### [YOUR OBJECTIVE]
Could you copy out all of the records below exactly, leaving out every picture?

** Opening SUPPLIED ENTRIES block **

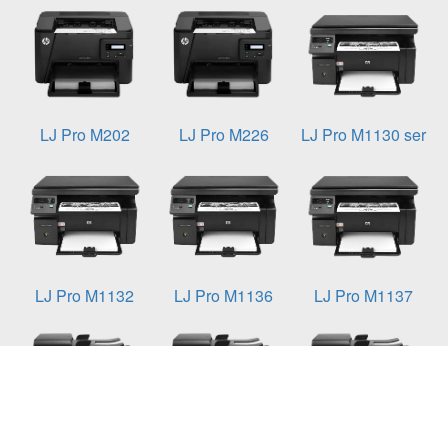
LJ Pro M202
LJ Pro M226
LJ Pro M1130 ser
LJ Pro M1132
LJ Pro M1136
LJ Pro M1137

** Closing SUPPLIED ENTRIES block **

### [EXERCISE OUTPUT]
LJ Pro M202
LJ Pro M226
LJ Pro M1130 ser
LJ Pro M1132
LJ Pro M1136
LJ Pro M1137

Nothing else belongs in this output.